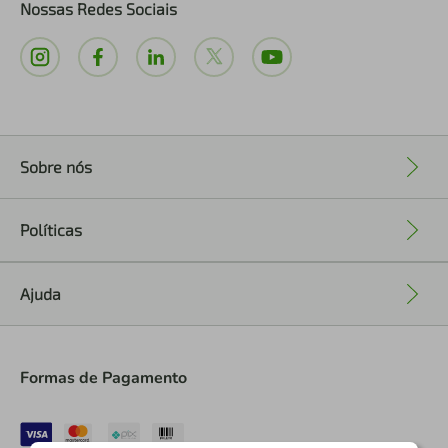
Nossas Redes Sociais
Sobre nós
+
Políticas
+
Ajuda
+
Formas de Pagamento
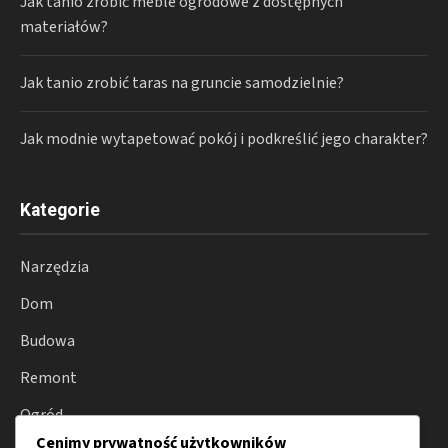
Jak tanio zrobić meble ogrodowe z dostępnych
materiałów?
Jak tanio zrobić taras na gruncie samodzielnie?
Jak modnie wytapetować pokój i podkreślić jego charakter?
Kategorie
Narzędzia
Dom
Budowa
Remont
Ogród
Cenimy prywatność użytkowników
##############################
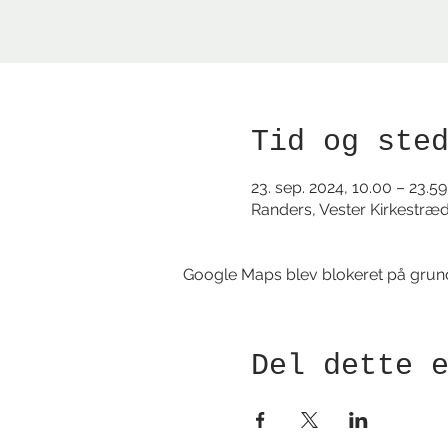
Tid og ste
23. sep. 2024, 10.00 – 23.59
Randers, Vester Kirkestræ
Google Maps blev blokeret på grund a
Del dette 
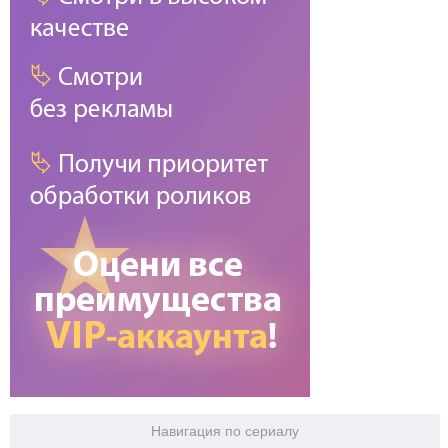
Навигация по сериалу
##############################
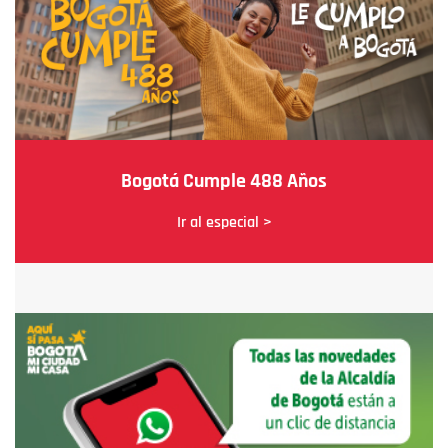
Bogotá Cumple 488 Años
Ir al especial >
##############################
Starting at the line above that contains "Formas de Pagamento", transcribe every line exactly through the line that contains "Cenimy prywatność użytkowników", including that last one, and skip the pictures.

**OUTPUT BELOW**:
Formas de Pagamento
Jak tanio zrobić meble ogrodowe z dostępnych
materiałów?
Jak tanio zrobić taras na gruncie samodzielnie?
Jak modnie wytapetować pokój i podkreślić jego charakter?
Kategorie
Narzędzia
Dom
Budowa
Remont
Ogród
Cenimy prywatność użytkowników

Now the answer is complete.